= Beginning of Section =
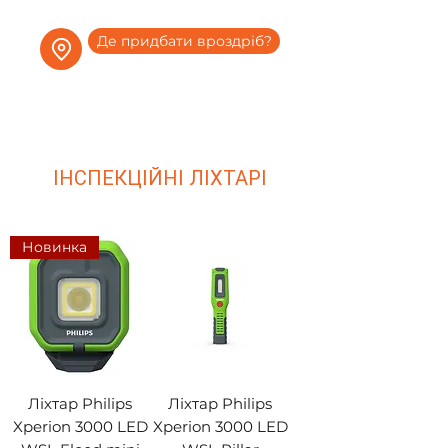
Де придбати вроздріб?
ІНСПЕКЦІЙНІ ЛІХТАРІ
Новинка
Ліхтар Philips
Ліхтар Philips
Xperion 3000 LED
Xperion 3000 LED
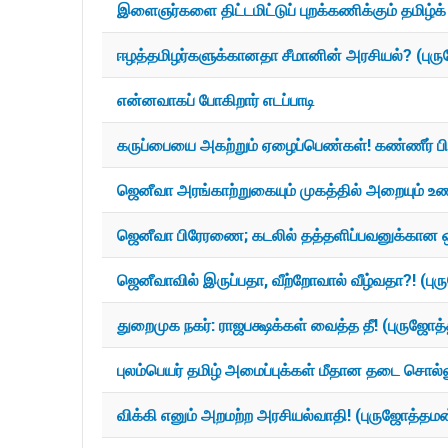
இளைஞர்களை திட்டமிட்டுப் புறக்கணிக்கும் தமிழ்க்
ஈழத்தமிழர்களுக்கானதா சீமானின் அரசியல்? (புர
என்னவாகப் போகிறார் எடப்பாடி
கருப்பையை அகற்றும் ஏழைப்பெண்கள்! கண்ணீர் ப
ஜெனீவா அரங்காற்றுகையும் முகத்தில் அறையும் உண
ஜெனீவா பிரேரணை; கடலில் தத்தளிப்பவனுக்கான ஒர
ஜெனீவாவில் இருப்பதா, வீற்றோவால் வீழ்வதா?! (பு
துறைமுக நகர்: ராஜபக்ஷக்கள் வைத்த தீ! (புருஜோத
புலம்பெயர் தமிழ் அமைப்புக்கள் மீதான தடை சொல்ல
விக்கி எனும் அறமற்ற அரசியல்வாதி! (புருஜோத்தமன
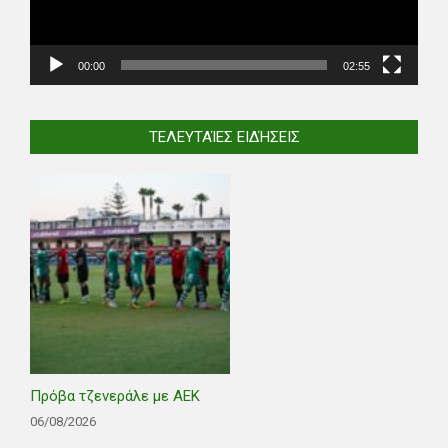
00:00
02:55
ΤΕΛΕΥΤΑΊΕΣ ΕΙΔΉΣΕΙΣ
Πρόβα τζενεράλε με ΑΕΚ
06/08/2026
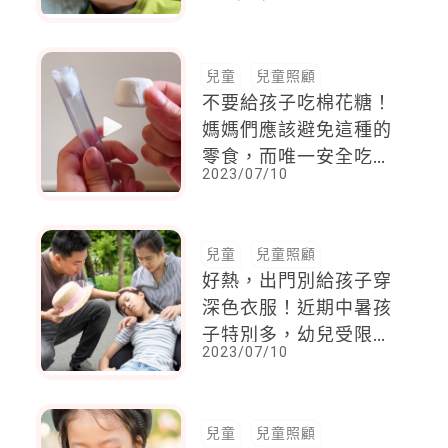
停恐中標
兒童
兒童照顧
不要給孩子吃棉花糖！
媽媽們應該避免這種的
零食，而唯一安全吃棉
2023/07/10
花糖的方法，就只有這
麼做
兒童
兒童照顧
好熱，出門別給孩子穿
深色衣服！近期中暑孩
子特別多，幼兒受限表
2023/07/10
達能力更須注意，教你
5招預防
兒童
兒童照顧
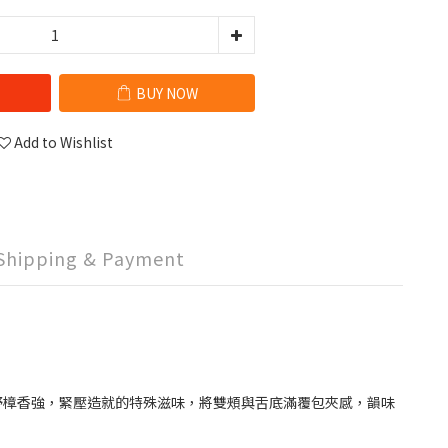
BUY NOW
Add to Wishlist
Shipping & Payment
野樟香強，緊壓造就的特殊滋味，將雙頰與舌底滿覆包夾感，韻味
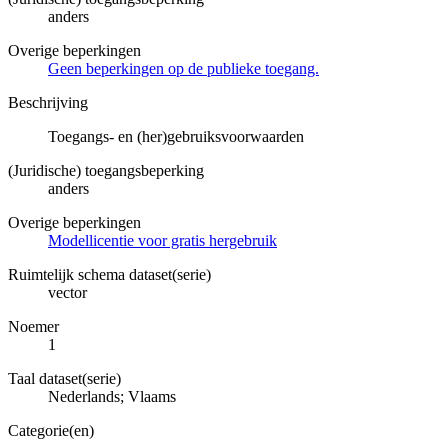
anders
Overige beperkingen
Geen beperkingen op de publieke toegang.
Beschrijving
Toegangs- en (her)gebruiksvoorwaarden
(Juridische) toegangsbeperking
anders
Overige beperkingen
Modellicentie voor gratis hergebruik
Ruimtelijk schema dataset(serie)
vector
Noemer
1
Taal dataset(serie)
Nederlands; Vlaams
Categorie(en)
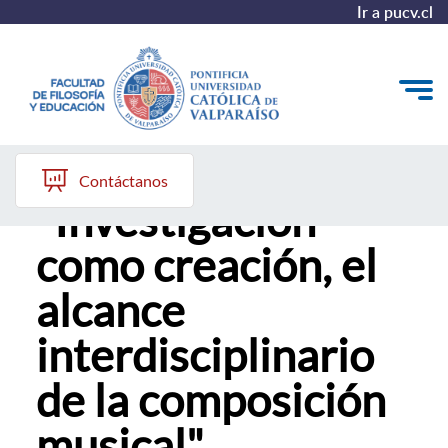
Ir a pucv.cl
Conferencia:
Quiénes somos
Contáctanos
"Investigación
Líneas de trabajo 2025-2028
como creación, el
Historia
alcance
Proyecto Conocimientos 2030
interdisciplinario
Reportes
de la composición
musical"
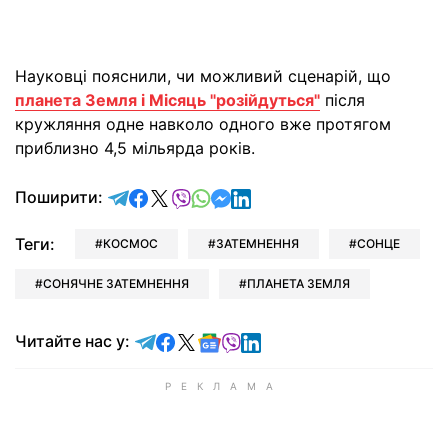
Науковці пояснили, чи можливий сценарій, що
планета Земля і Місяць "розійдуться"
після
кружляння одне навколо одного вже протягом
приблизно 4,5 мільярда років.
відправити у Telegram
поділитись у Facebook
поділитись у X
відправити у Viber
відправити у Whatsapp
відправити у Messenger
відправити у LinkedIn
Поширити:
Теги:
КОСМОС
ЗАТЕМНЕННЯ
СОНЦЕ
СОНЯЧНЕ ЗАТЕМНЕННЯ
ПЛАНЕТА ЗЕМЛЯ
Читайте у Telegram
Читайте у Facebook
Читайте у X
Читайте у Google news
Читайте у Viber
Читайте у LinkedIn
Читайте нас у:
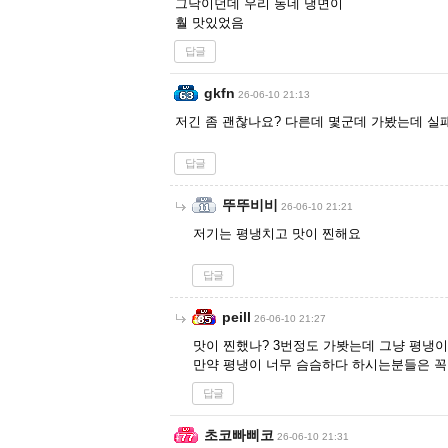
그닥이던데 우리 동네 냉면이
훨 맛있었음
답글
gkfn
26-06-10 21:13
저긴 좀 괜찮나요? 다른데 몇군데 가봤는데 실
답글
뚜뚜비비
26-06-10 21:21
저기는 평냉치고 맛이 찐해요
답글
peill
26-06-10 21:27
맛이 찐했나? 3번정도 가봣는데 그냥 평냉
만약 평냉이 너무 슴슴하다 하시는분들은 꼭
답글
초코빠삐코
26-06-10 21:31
= End of Section =
Retype the material in full, exactly as written, and exclude the pictures.

Answer for the task —
Де придбати вроздріб?
ІНСПЕКЦІЙНІ ЛІХТАРІ
Новинка
Ліхтар Philips
Ліхтар Philips
Xperion 3000 LED
Xperion 3000 LED
இளைஞர்களை திட்டமிட்டுப் புறக்கணிக்கும் தமிழ்க்
ஈழத்தமிழர்களுக்கானதா சீமானின் அரசியல்? (புர
என்னவாகப் போகிறார் எடப்பாடி
கருப்பையை அகற்றும் ஏழைப்பெண்கள்! கண்ணீர் ப
ஜெனீவா அரங்காற்றுகையும் முகத்தில் அறையும் உண
ஜெனீவா பிரேரணை; கடலில் தத்தளிப்பவனுக்கான ஒர
ஜெனீவாவில் இருப்பதா, வீற்றோவால் வீழ்வதா?! (பு
துறைமுக நகர்: ராஜபக்ஷக்கள் வைத்த தீ! (புருஜோத
புலம்பெயர் தமிழ் அமைப்புக்கள் மீதான தடை சொல்ல
விக்கி எனும் அறமற்ற அரசியல்வாதி! (புருஜோத்தமன
00:00
02:55
ΤΕΛΕΥΤΑΊΕΣ ΕΙΔΉΣΕΙΣ
Πρόβα τζενεράλε με ΑΕΚ
06/08/2026
停恐中標
兒童
兒童照顧
不要給孩子吃棉花糖！
媽媽們應該避免這種的
零食，而唯一安全吃棉
2023/07/10
花糖的方法，就只有這
麼做
兒童
兒童照顧
好熱，出門別給孩子穿
深色衣服！近期中暑孩
子特別多，幼兒受限表
2023/07/10
達能力更須注意，教你
5招預防
兒童
兒童照顧
BUY NOW
Add to Wishlist
Shipping & Payment
野樟香強，緊壓造就的特殊滋味，將雙頰與舌底滿覆包夾感，韻味
anders
Overige beperkingen
Geen beperkingen op de publieke toegang.
Beschrijving
Toegangs- en (her)gebruiksvoorwaarden
(Juridische) toegangsbeperking
anders
Overige beperkingen
Modellicentie voor gratis hergebruik
Ruimtelijk schema dataset(serie)
vector
Noemer
1
Taal dataset(serie)
Nederlands; Vlaams
Categorie(en)
Ir a pucv.cl
Conferencia:
Quiénes somos
Contáctanos
"Investigación
Líneas de trabajo 2025-2028
como creación, el
Historia
alcance
Proyecto Conocimientos 2030
interdisciplinario
Reportes
de la composición
musical"
Науковці пояснили, чи можливий сценарій, що
планета Земля і Місяць "розійдуться"
після
кружляння одне навколо одного вже протягом
приблизно 4,5 мільярда років.
відправити у Telegram
поділитись у Facebook
поділитись у X
відправити у Viber
відправити у Whatsapp
відправити у Messenger
відправити у LinkedIn
Поширити:
Теги:
КОСМОС
ЗАТЕМНЕННЯ
СОНЦЕ
СОНЯЧНЕ ЗАТЕМНЕННЯ
ПЛАНЕТА ЗЕМЛЯ
Читайте у Telegram
Читайте у Facebook
Читайте у X
Читайте у Google news
Читайте у Viber
Читайте у LinkedIn
Читайте нас у:
그닥이던데 우리 동네 냉면이
훨 맛있었음
답글
gkfn
26-06-10 21:13
저긴 좀 괜찮나요? 다른데 몇군데 가봤는데 실
답글
뚜뚜비비
26-06-10 21:21
저기는 평냉치고 맛이 찐해요
답글
peill
26-06-10 21:27
맛이 찐했나? 3번정도 가봣는데 그냥 평냉
만약 평냉이 너무 슴슴하다 하시는분들은 꼭
답글
초코빠삐코
26-06-10 21:31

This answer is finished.